Title:CacheGen: KV Cache Compression and Streaming for Fast Large Language Model Serving
Authors: Yuhan Liu, Hanchen Li, Yihua Cheng, Siddhant Ray, Yuyang Huang(University of Chicago); Qizheng Zhang(Stanford University); Kuntai Du(University of Chicago); Jiayi Yao(The Chinese University of Hong Kong, Shenzhen);Shan Lu(Microsoft Research);Ganesh Ananthanarayanan(Microsoft);Michael Maire(The University of Chicago); Henry Hoffmann(University of Chicago); Ari Holtzman(Meta,University of Chicago); Junchen Jiang(University of Chicago)
Speaker:Hanchen Li(University of Chicago)
Scribe:Xuanhao Liu(Xiamen University)
Introduction:
As large language models(LLMs) take on complex tasks,whose inputs are supplemented with longer contexts, they always reuse the KV cache of context across different inputs to reducethe context-processing delay, this paper introduces how to decrease the high extra network delays caused when fetching the KV cache over the network. They reduce the transmission-time size of KV cache by encoding it into compact bitstreams to reduce the network delay of sending it. Existing approaches that drop words (tokens) from the text context or quantize the KV cache tensors delete a part of the KV cache, resulting in incomplete content.

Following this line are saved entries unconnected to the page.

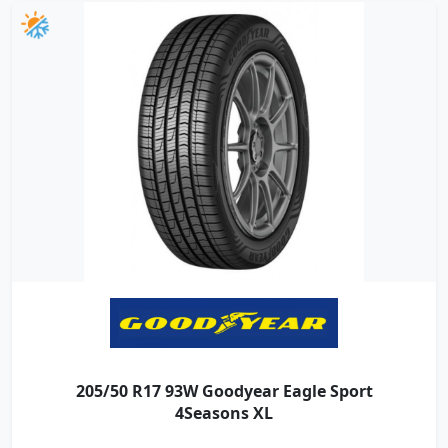
205/50 R17 93W Goodyear Eagle Sport
4Seasons XL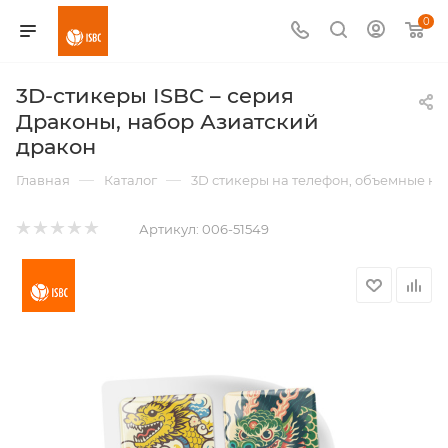
0
3D-стикеры ISBC – серия
Драконы, набор Азиатский
дракон
—
—
Главная
Каталог
3D стикеры на телефон, объемные н
Артикул:
006-51549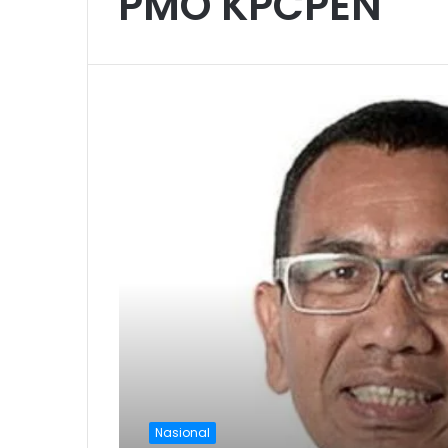
PMO KPCPEN
Nasional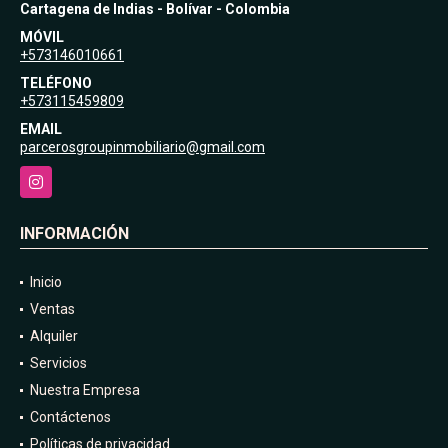
Cartagena de Indias - Bolívar - Colombia
MÓVIL
+573146010661
TELÉFONO
+573115459809
EMAIL
parcerosgroupinmobiliario@gmail.com
Instagram
INFORMACIÓN
Inicio
Ventas
Alquiler
Servicios
Nuestra Empresa
Contáctenos
Políticas de privacidad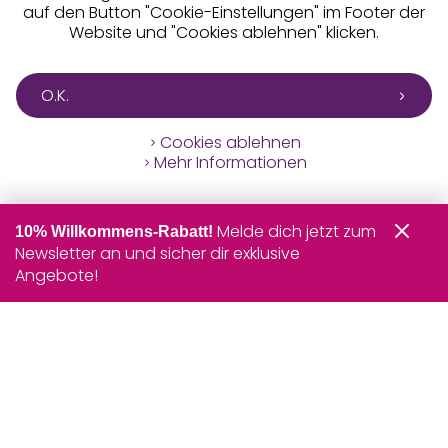
auf den Button "Cookie-Einstellungen" im Footer der
Website und "Cookies ablehnen" klicken.
O.K.
Cookies ablehnen
Mehr Informationen
Melde dich jetzt zum
10% Willkommens-Rabatt!
Newsletter an und sicher dir exklusive
Angebote!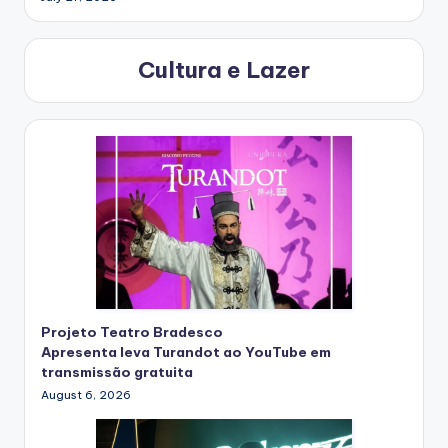
Cultura e Lazer
Projeto Teatro Bradesco
Apresenta leva Turandot ao YouTube em
transmissão gratuita
August 6, 2026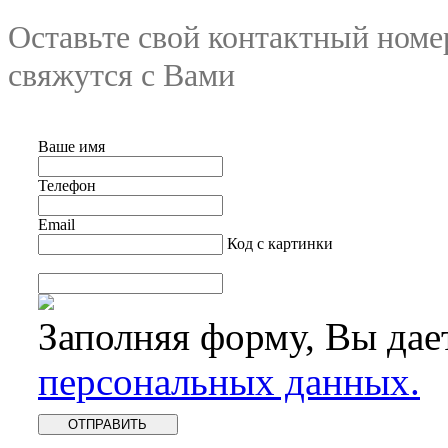
Оставьте свой контактный номе
свяжутся с Вами
Ваше имя
Телефон
Email
Код с картинки
Заполняя форму, Вы дае
персональных данных.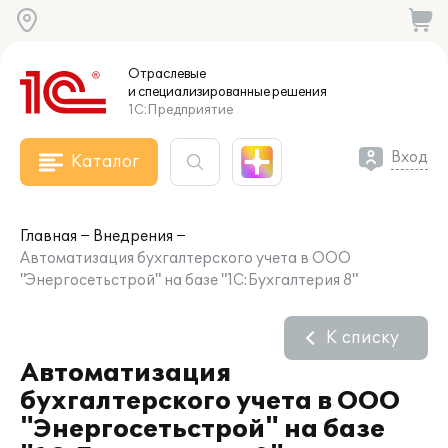
Отраслевые
и специализированные
решения
1С:Предприятие
Вход
Каталог
Главная
Внедрения
Автоматизация бухгалтерского учета в ООО
"Энергосетьстрой" на базе "1С:Бухгалтерия 8"
К списку
Автоматизация
бухгалтерского учета в ООО
"Энергосетьстрой" на базе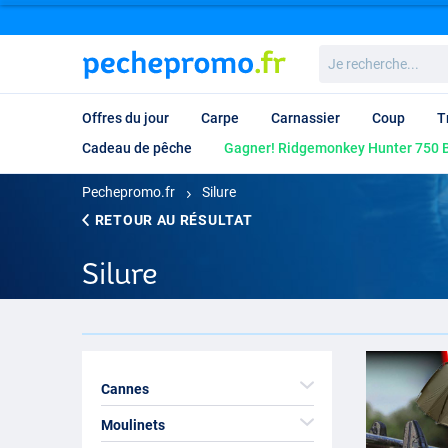
Je
recherche...
Offres du jour
Carpe
Carnassier
Coup
T
Cadeau de pêche
Gagner! Ridgemonkey Hunter 750 B
Pechepromo.fr
Silure
RETOUR AU RÉSULTAT
Silure
Cannes
Moulinets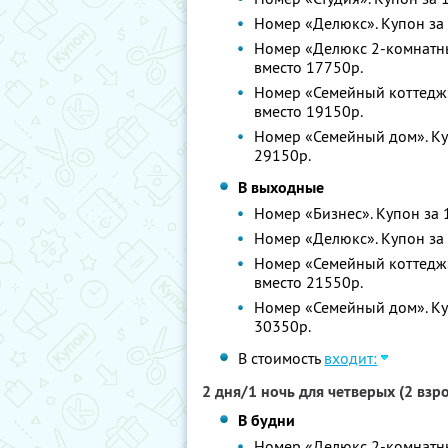
Номер «Делюкс». Купон за 
Номер «Делюкс 2-комнатный
вместо 17750р.
Номер «Семейный коттедж».
вместо 19150р.
Номер «Семейный дом». Куп
29150р.
В выходные
Номер «Бизнес». Купон за 1
Номер «Делюкс». Купон за 
Номер «Семейный коттедж».
вместо 21550р.
Номер «Семейный дом». Куп
30350р.
В стоимость
входит:
2 дня/1 ночь для четверых (2 вз
В будни
Номер «Делюкс 2-комнатный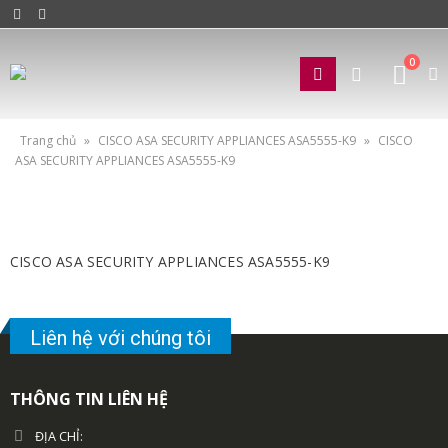
0
Trang chủ
»
CISCO ASA SECURITY APPLIANCES ASA5555-K9
»
CISCO
ASA SECURITY APPLIANCES ASA5555-K9
CISCO ASA SECURITY APPLIANCES ASA5555-K9
Liên hệ với chúng tôi
THÔNG TIN LIÊN HỆ
ĐỊA CHỈ: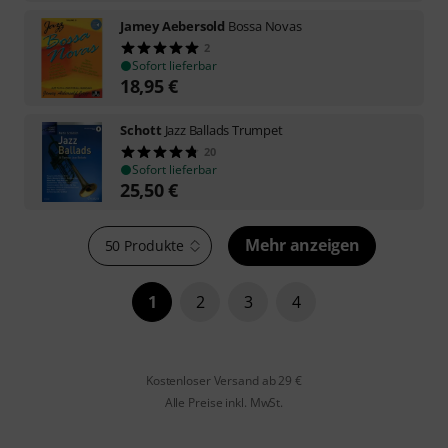
Jamey Aebersold
Bossa Novas
2
Sofort lieferbar
18,95
€
Schott
Jazz Ballads Trumpet
20
Sofort lieferbar
25,50
€
Mehr anzeigen
50 Produkte
1
2
3
4
Kostenloser Versand ab 29 €
Alle Preise inkl. MwSt.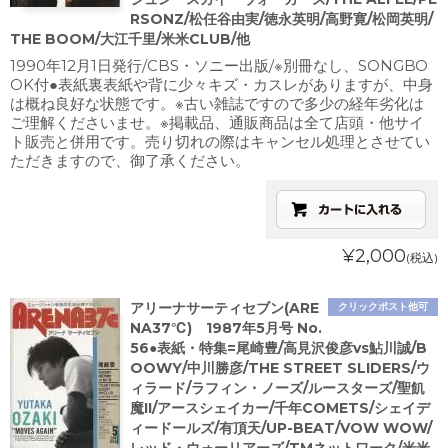
RSONZ/松任谷由実/徳永英明/高野寛/松岡英明/
THE BOOM/大江千里/米米CLUB/他
1990年12月1日発行/CBS・ソニー出版/※別冊なし、SONGBO
OK付●表紙裏表紙や背に少々キズ・カスレがありますが、中身
は概ね良好な状態です。※古い雑誌ですので多少の経年劣化は
ご理解くださいませ。※掲載品、通販商品は全て店頭・他サイ
ト販売と併用です。売り切れの際はキャンセル処理とさせてい
ただきますので、御了承ください。
¥2,000
(税込)
アリーナサーティセブン(ARE
クリックポスト他可
NA37℃) 1987年5月号 No.
56●表紙・特集=尾崎豊/高見沢俊彦vs鮎川誠/B
OOWY/中川勝彦/THE STREET SLIDERS/ウ
ィラード/ラフィン・ノーズ/ルースターズ/聖飢
魔II/アースシェイカー/千年COMETS/シェイデ
ィードールズ/有頂天/UP-BEAT/VOW WOW/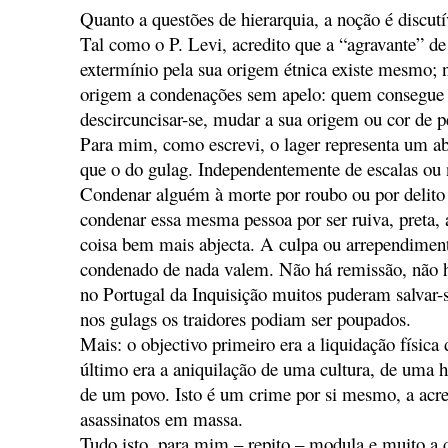
Quanto a questões de hierarquia, a noção é discut
Tal como o P. Levi, acredito que a “agravante” d
extermínio pela sua origem étnica existe mesmo; 
origem a condenações sem apelo: quem consegue 
descircuncisar-se, mudar a sua origem ou cor de p
Para mim, como escrevi, o lager representa um 
que o do gulag. Independentemente de escalas ou
Condenar alguém à morte por roubo ou por delito
condenar essa mesma pessoa por ser ruiva, preta,
coisa bem mais abjecta. A culpa ou arrependiment
condenado de nada valem. Não há remissão, não há
no Portugal da Inquisição muitos puderam salvar-
nos gulags os traidores podiam ser poupados.
Mais: o objectivo primeiro era a liquidação física 
último era a aniquilação de uma cultura, de uma h
de um povo. Isto é um crime por si mesmo, a acre
asassinatos em massa.
Tudo isto, para mim – repito – modula e muito a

Key idea and contribution:
Based on three insight: 1. Within the same layer and channel, tokens in closer proximity have more similar K/V tensor values compared to tokens that are further apart. 2. The output quality of the LLM is more sensitive to losses in the KV cache values of the shallower layers than to losses in those of the deeper layers. 3. Each value in a KV cache is indexed by its channel, layer, and token position. The information gain of grouping values by their channel and layer is significantly higher than the information gain of grouping values by their token position. The encoding of CacheGen’s KV cache encoder consists of three high-level steps:First, they split the context into groups of tokens, independently compress the KV tensor of the first token and record the delta tensors with respect to the anchor token for every other token rathe than compressing the delta between each pair of consecutive tokens. It allows they to do compressing and decompression in parallel and saves time. Second, they reduce the precision of elements (floating points) in a KV cache by quantization so that they can be represented by fewer bits. Third, CacheGen uses arithmetic coding to losslessly compress the delta tensors and anchor tensors of a context into bitstreams. The KV encoder offline profiles a separate probability distribution for each channel-layer combination of delta tensors and another for anchor tensors produced by an LLM, and uses the same distributions for all KV caches produced by the same LLM.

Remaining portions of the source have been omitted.